Leveraging dynamic content categorization to clean up uncategorized traffic. All secure web gateway (SWG) vendors have OEM content categorization service providers, but given the cloud scale they can leverage their data lakes and content examining technology to properly categorize traffic in its preferred category dynamically. This could be used to protect an enterprise from legal liability risks.
A logical next step would be to limit traffic to such sites via conservative policies. For instance, if an uncategorized site has an untrusted server certificate, managers can block any traffic with it. If uncategorized traffic can’t be inspected for any reason, that traffic should be blocked, too. Managers can also require minimum Transport Layer Security (TLS) versions for both clients and servers and refuse any transaction that falls shy of those requirements.
Services that provide not only threat analysis but also smart sandboxing give managers even more granular power. File downloads from uncategorized sites should be subjected to more rigorous examination. The capability to quarantine both malicious file downloads as well as suspicious file downloads that may not have a first-stage weaponized payload is unlikely to impact business velocity through content exception handling, but would provide further risk reduction.

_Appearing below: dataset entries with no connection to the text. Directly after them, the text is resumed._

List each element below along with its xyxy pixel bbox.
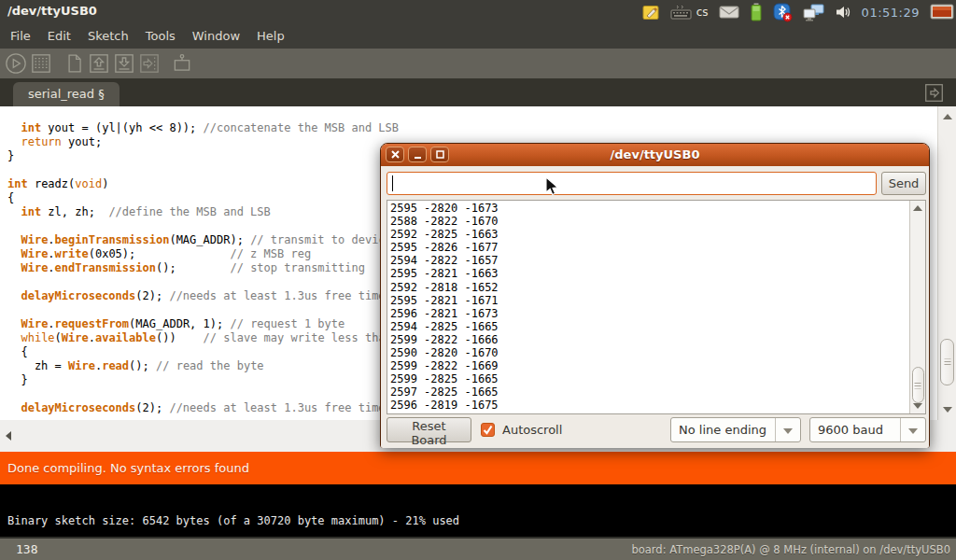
serial-line: 2594 -2825 -1665 <box>390 320 499 333</box>
scroll-left-icon[interactable] <box>6 431 11 441</box>
code-line: delayMicroseconds(2); //needs at least 1… <box>7 289 399 303</box>
serial-line: 2597 -2825 -1665 <box>390 385 499 399</box>
serial-output-text: 2595 -2820 -16732588 -2822 -16702592 -28… <box>390 202 499 413</box>
chevron-down-icon <box>783 428 793 434</box>
mouse-cursor <box>545 176 559 196</box>
keyboard-layout-icon[interactable] <box>670 3 693 21</box>
scroll-down-icon[interactable] <box>943 407 952 413</box>
code-line: delayMicroseconds(2); //needs at least 1… <box>7 401 399 415</box>
save-sketch-button[interactable] <box>113 52 135 75</box>
mail-icon[interactable] <box>719 5 739 20</box>
compile-status-bar: Done compiling. No syntax errors found <box>0 452 956 484</box>
toolbar <box>0 49 956 78</box>
line-ending-value: No line ending <box>679 423 766 437</box>
serial-output[interactable]: 2595 -2820 -16732588 -2822 -16702592 -28… <box>387 200 926 414</box>
keyboard-layout-label[interactable]: cs <box>696 6 709 19</box>
baud-rate-value: 9600 baud <box>818 423 883 437</box>
menu-help[interactable]: Help <box>248 24 293 49</box>
serial-line: 2596 -2821 -1673 <box>390 307 499 320</box>
new-sketch-button[interactable] <box>63 52 85 75</box>
compile-status-message: Done compiling. No syntax errors found <box>7 461 249 475</box>
serial-line: 2599 -2825 -1665 <box>390 372 499 385</box>
bluetooth-offline-icon[interactable] <box>773 3 793 22</box>
code-line: { <box>7 191 399 205</box>
dropdown-arrow-box[interactable] <box>775 418 800 441</box>
code-line: return yout; <box>7 135 399 149</box>
text-caret <box>392 175 393 191</box>
system-tray: cs <box>641 0 954 24</box>
reset-board-button[interactable]: Reset Board <box>387 417 471 442</box>
serial-monitor-window: /dev/ttyUSB0 Send 2595 -2820 -16732588 -… <box>380 143 930 448</box>
scroll-up-icon[interactable] <box>913 205 922 211</box>
serial-monitor-titlebar[interactable]: /dev/ttyUSB0 <box>381 144 929 166</box>
serial-input[interactable] <box>387 172 877 195</box>
serial-line: 2595 -2821 -1671 <box>390 294 499 307</box>
editor-scrollbar-thumb[interactable] <box>940 339 954 385</box>
code-line: int readz(void) <box>7 177 399 191</box>
menu-file[interactable]: File <box>2 24 39 49</box>
arduino-ide-screen: /dev/ttyUSB0 cs <box>0 0 956 560</box>
line-ending-select[interactable]: No line ending <box>670 417 801 442</box>
code-line: } <box>7 149 399 163</box>
code-line: while(Wire.available()) // slave may wri… <box>7 331 399 345</box>
menu-sketch[interactable]: Sketch <box>79 24 137 49</box>
code-line <box>7 275 399 289</box>
chevron-down-icon <box>908 428 918 434</box>
serial-line: 2590 -2820 -1670 <box>390 346 499 359</box>
send-button[interactable]: Send <box>881 172 926 195</box>
tab-serial-read[interactable]: serial_read § <box>13 82 120 106</box>
scroll-up-icon[interactable] <box>943 114 952 119</box>
code-line: Wire.beginTransmission(MAG_ADDR); // tra… <box>7 233 399 247</box>
serial-monitor-controls: Reset Board Autoscroll No line ending 96… <box>387 417 926 442</box>
stop-button[interactable] <box>30 52 52 75</box>
build-console: Binary sketch size: 6542 bytes (of a 307… <box>0 484 956 537</box>
line-number: 138 <box>16 542 37 556</box>
window-title: /dev/ttyUSB0 <box>7 4 97 18</box>
code-line: { <box>7 345 399 359</box>
open-sketch-button[interactable] <box>88 52 110 75</box>
dropdown-arrow-box[interactable] <box>900 418 925 441</box>
serial-scrollbar-thumb[interactable] <box>912 367 924 403</box>
network-icon[interactable] <box>803 4 824 21</box>
serial-monitor-body: Send 2595 -2820 -16732588 -2822 -1670259… <box>381 166 929 448</box>
session-menu-icon[interactable] <box>930 3 954 21</box>
serial-monitor-button[interactable] <box>171 52 193 75</box>
scrollbar-grip <box>915 382 921 388</box>
code-line <box>7 303 399 317</box>
scroll-down-icon[interactable] <box>913 403 922 409</box>
build-console-text: Binary sketch size: 6542 bytes (of a 307… <box>7 514 459 527</box>
editor-vertical-scrollbar[interactable] <box>937 106 956 420</box>
serial-output-scrollbar[interactable] <box>909 201 925 413</box>
serial-line: 2595 -2820 -1673 <box>390 202 499 215</box>
code-line <box>7 387 399 401</box>
serial-monitor-title: /dev/ttyUSB0 <box>381 147 929 161</box>
code-line: int yout = (yl|(yh << 8)); //concatenate… <box>7 121 399 135</box>
serial-line: 2588 -2822 -1670 <box>390 215 499 228</box>
serial-line: 2595 -2821 -1663 <box>390 267 499 280</box>
autoscroll-checkbox[interactable] <box>481 423 495 437</box>
code-line: int zl, zh; //define the MSB and LSB <box>7 205 399 219</box>
code-line <box>7 219 399 233</box>
baud-rate-select[interactable]: 9600 baud <box>809 417 926 442</box>
code-line: Wire.requestFrom(MAG_ADDR, 1); // reques… <box>7 317 399 331</box>
tabbar: serial_read § <box>0 78 956 106</box>
menu-edit[interactable]: Edit <box>39 24 79 49</box>
menu-window[interactable]: Window <box>184 24 248 49</box>
code-line: Wire.write(0x05); // z MSB reg <box>7 247 399 261</box>
verify-button[interactable] <box>5 52 27 75</box>
serial-line: 2599 -2822 -1666 <box>390 333 499 346</box>
menubar: FileEditSketchToolsWindowHelp <box>0 24 956 49</box>
clock[interactable]: 01:51:29 <box>862 6 920 20</box>
serial-line: 2599 -2822 -1669 <box>390 359 499 372</box>
code-line: Wire.endTransmission(); // stop transmit… <box>7 261 399 275</box>
battery-icon[interactable] <box>750 3 763 21</box>
upload-button[interactable] <box>138 52 161 75</box>
serial-line: 2596 -2819 -1675 <box>390 399 499 412</box>
window-titlebar: /dev/ttyUSB0 cs <box>0 0 956 24</box>
tab-menu-button[interactable] <box>923 82 945 104</box>
note-icon[interactable] <box>641 3 660 21</box>
serial-line: 2592 -2825 -1663 <box>390 228 499 241</box>
menu-tools[interactable]: Tools <box>137 24 184 49</box>
volume-icon[interactable] <box>835 4 851 21</box>
serial-line: 2592 -2818 -1652 <box>390 281 499 294</box>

Cautionary warnings are often helpful in cases of uncategorized traffic. Asking users to respond to a CAPTCHA-like challenge prior to completing a particular web transaction heightens their vigilance and forces them to think critically about the legitimacy of that transaction (and even potentially blocks malicious code that would otherwise broadcast to a botnet channel for further instructions).
File-type security controls are on point in three areas: endpoint protection (mainly by restricting downloads of executables/binaries), data loss prevention (by restricting uploads to sites), and in boosting end-user vigilance (a precious resource).

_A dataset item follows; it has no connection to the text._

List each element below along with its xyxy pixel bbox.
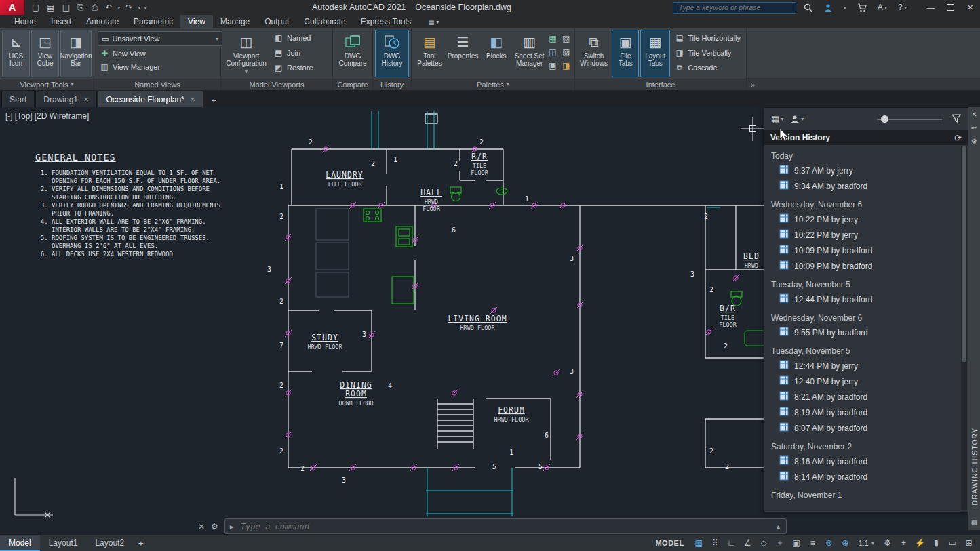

In terms of data loss prevention, security managers should consider blocking any upload of encrypted files (other than those known and required for business purposes) and blocking any upload in which the file exceeds a certain size. These precautions are doubly important for uncategorized sites.
Domain name service (DNS) analysis and control is also important. You will rarely see a business need for a mission-critical application hosted at a newly registered or revived domain. These domains are often part of attack chains in the form of termination points for DNS tunnel exfiltration or hosting drive-by malware. I would recommend blocking uncategorized traffic for all DNS requests and responses.

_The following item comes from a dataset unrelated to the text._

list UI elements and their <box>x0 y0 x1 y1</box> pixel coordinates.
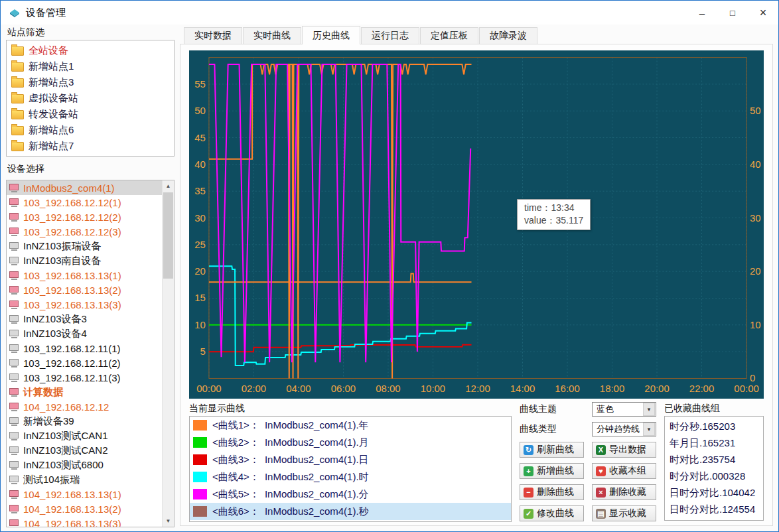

Remote browser isolation (RBI) can also reduce risk. When a user tries to access a potentially problematic website, RBI serves that user a digital rendering of that site. The pixels representing the site are then streamed to the user — not the site’s HTML/JavaScript/CSS files. Isolation can protect against compromise and exfiltration and should allow granular configuration of various isolation profiles that align with business usage models and risk.
Finally, I’d remind readers to enable smart isolation/predictive control if it’s available. Once trained on a large and suitable data set, machine insight like this works automatically and continuously. And over time, as it analyzes more and more data, it becomes increasingly accurate. AI/ML is particularly good at helping your team avoid credential-harvesting campaigns, because it’s much faster and better at recognizing skillfully constructed fake sites hosted on a lookalike domain than human beings tend to be.
There are many and varied approaches to uncategorized web traffic. As security leaders, we should always strive to minimize risk while enabling users to the greatest extent possible. Blunt-force, allow/deny dichotomies are problematic and outdated. Hopefully, the above serve as actionable steps for achieving more granular policy enforcement.